Placental cells preparation and ex vivo treatment

Uteri were dissected on day 14.5 of pregnancy, and placentas were dissected from decidual caps; a single-cell suspension was prepared as described previously [43]. Briefly, tissues were minced in Hanks balanced salt solution (Life Technologies), mechanically dispersed through a 100-μm nylon filter, and centrifuged at 1500 rpm. The remaining pellet was dispersed in Roswell Park Memorial Institute (RPMI) medium at 107cells/ml in 48-well plates. Prior to plating, placental suspensions underwent red cell lysis by incubation with red blood cell lysis buffer (BioLegend). The above specimens were incubated at 37°C in 5% CO2/95% air for 1 h. Viability of ex vivo cultured cells was >95% as assessed using the trypan blue dye exclusion test. Placental cells underwent treatment for 2 h with PBS or LPS (5 ng/ml) followed by supplementation with rIL22 (5 μg/ml) for an additional 12 h.

Protein extraction

For protein extraction, cells were homogenized in ice-cold 1X radio-immunoprecipitation assay (RIPA) buffer (Santa Cruz Biotechnology) containing protease and phosphatase inhibitors (Roche Applied Science). Lysates were incubated on ice for 30 min and centrifuged at 10 000× g for 10 min at 4°C. Supernatant fluid was collected and used as a total cell lysate for protein assays. Protein concentration was measured by bicinchoninic acid (BCA) protein assay.
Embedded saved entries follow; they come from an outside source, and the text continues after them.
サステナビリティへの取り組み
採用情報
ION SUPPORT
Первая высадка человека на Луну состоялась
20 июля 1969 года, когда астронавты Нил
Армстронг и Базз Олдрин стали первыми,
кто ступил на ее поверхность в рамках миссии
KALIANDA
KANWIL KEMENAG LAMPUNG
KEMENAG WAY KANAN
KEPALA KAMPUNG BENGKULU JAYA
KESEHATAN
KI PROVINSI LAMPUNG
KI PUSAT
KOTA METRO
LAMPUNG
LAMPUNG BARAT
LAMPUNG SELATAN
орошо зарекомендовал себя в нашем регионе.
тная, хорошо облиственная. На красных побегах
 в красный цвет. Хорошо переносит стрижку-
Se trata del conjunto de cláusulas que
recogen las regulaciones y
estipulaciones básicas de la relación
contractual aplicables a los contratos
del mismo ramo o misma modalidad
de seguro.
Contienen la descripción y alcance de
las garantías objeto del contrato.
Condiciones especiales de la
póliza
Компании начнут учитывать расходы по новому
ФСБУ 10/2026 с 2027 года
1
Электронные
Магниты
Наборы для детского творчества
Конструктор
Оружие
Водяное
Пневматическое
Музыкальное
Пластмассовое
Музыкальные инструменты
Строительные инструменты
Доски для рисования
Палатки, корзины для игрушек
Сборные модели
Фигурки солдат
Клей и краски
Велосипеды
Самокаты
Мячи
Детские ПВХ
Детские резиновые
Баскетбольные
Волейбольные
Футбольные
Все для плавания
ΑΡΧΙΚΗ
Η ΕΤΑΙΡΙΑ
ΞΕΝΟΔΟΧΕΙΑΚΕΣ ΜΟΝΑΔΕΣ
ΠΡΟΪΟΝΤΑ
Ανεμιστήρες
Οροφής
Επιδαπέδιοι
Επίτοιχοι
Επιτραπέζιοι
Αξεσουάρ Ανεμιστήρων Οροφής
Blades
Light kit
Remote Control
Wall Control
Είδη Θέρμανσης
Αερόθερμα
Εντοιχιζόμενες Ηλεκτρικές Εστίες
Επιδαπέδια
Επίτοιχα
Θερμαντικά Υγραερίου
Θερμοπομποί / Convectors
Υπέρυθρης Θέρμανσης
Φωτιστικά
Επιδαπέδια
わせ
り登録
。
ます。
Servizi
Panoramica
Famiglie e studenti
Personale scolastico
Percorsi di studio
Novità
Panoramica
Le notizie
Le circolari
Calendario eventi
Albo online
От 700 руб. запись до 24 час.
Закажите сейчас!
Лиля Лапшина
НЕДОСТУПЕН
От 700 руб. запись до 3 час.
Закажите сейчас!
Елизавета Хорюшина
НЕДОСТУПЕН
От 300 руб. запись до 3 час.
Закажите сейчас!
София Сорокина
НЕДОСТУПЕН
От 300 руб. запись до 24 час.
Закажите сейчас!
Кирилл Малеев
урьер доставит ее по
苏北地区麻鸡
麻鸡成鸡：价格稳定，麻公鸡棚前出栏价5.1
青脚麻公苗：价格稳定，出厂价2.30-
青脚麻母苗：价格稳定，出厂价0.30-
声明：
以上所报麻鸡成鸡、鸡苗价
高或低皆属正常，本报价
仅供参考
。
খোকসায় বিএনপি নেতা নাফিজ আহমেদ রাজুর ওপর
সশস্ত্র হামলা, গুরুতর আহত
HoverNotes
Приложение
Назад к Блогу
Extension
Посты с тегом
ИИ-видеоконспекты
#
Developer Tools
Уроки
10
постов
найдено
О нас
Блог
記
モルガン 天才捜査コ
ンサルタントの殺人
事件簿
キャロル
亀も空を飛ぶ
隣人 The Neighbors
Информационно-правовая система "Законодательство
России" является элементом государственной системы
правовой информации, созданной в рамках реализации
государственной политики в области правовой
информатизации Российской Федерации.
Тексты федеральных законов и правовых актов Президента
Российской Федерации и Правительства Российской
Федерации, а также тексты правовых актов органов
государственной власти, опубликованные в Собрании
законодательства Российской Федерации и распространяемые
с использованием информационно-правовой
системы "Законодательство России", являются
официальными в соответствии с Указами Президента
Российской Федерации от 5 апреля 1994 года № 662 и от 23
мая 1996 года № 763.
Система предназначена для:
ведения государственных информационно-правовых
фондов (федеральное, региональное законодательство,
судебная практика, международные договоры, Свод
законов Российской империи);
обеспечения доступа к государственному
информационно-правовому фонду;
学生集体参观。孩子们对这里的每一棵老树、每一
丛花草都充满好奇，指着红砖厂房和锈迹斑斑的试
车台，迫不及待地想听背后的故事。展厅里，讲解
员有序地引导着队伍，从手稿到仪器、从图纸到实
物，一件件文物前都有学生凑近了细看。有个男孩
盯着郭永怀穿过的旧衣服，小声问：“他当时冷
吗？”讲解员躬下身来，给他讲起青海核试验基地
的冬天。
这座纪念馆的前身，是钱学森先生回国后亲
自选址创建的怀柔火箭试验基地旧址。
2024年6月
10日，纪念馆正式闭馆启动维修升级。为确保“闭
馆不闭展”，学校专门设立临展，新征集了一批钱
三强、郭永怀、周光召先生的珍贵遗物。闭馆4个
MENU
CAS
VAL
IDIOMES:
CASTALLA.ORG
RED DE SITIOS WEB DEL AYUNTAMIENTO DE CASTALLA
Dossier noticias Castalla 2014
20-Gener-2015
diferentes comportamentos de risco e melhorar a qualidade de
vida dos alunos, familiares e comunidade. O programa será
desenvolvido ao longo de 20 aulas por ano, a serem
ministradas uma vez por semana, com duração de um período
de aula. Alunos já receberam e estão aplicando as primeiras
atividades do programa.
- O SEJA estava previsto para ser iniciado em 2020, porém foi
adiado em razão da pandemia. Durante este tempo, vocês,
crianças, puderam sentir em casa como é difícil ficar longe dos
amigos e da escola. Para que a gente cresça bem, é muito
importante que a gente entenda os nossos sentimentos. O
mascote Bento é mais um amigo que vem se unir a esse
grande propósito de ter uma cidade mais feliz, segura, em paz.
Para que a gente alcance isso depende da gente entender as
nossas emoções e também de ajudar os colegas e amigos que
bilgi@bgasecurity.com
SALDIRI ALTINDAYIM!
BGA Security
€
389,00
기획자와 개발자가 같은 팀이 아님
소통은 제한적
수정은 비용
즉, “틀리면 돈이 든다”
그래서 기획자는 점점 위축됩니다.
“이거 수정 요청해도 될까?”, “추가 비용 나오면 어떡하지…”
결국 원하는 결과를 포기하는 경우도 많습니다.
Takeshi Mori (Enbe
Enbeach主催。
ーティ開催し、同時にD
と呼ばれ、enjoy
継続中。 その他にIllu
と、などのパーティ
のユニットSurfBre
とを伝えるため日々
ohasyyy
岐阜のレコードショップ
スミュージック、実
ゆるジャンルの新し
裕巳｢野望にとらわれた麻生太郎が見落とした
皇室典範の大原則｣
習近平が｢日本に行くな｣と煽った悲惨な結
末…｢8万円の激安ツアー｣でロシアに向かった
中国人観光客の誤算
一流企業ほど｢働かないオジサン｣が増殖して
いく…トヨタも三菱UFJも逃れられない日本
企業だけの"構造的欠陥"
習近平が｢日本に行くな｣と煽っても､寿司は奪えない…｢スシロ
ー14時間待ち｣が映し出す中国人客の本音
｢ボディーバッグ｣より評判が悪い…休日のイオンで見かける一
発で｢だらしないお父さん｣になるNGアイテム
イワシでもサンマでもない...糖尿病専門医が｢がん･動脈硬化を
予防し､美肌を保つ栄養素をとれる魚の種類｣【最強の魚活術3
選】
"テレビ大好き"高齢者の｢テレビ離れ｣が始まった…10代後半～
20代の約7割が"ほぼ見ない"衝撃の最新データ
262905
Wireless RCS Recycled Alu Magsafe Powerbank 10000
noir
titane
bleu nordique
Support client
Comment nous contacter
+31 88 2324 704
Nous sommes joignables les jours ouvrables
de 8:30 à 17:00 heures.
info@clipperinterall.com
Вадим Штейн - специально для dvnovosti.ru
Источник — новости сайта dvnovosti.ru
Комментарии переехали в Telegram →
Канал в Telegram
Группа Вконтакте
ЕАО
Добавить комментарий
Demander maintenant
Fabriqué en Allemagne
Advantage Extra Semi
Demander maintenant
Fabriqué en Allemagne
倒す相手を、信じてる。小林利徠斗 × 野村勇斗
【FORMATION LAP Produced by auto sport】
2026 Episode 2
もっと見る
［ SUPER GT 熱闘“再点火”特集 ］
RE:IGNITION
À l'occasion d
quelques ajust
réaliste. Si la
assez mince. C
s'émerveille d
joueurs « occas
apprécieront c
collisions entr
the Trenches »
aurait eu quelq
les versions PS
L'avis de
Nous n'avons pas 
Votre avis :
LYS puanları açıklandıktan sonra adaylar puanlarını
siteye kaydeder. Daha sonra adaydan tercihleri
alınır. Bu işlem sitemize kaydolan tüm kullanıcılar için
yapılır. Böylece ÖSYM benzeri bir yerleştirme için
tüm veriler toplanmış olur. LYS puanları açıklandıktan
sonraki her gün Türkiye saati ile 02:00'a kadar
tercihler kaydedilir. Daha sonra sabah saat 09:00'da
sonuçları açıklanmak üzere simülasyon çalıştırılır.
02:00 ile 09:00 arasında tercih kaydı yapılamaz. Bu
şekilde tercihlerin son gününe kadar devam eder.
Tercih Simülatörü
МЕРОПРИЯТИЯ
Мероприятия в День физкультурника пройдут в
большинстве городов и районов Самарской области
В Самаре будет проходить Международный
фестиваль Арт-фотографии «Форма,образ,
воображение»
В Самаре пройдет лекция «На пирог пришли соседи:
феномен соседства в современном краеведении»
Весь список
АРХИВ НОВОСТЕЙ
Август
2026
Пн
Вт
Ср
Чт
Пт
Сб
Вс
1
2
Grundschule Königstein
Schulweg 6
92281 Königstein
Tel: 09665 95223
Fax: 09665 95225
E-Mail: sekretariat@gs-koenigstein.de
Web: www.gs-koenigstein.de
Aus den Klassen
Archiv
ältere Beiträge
Caspase activity and fas ligand (FASL) measurement

Activity of Caspase9, -8, -3, and -1 (CASP9, -8, -3, -1) was measured using SensoLyte AFC Caspase Profiling Kit (AnaSpec, Fremont, CA) [44] in total protein extracted from decidual cells and placental cells treated ex vivo with LPS, with or without rIL22. Caspase activity was assayed on a fluorometer (Bio-Tek Instruments) as per the instructions provided by manufacture. Equal amounts of protein (50 μg) were used. Caspase activity was measured in relative fluorescence units/μg of protein. FASL was analyzed by Milliplex map kit (Millipore, St. Charles, MO) according to the manufacturer's instruction.

Statistical analysis

The data are expressed as mean ± SEM. The statistical analyses were performed using MedCalc software (version 13.0.4.0). Data were assessed with one-way or two-way analysis of variance (ANOVA). When the data were not normally distributed, two groups were compared with the Kruskal–Wallis test. P < 0.05 was considered significant.

Results

Intrauterine lipopolysaccharide administration induces uterine interleukin 22 expression

To reveal if the expression of IL22 is affected during preterm birth, we used a well-defined mouse model that is based on IU LPS administration to a prepartum mouse [12]. C57BL6 mice (referred further as WT) were treated with different doses of LPS on gestation day (gd) 14.5 to determine the dose that reliably induces abortion in this strain within 48 h after the injection. The administration of LPS 25 μg/mouse caused complete loss of fetuses by the time of tissue collection either due to preterm delivery or IU death (Figure 1). In contrast, the LPS dose of 1 μg/mouse was tolerated well, suggesting that protective mechanisms were effective in prevention of preterm delivery.

Figure 1.

Figure 1.

Intrauterine LPS administration in C57BL6 mice reliably induces preterm birth with the 25 μg/mouse dose, while the 1 μg/mouse dose is well tolerated. LPS was injected into the uterus on gd 14.5 (LPS dose of 1ug (n = 5), 10ug (n = 5), 25ug (n = 3), PBS (n = 5)), and the uterus was collected 48 h post-treatment. The number of live or dead fetuses and aborted implantation sites was documented. Data analyzed by ANOVA followed by Tukey–Kramer post hoc analysis, **P < 0.01.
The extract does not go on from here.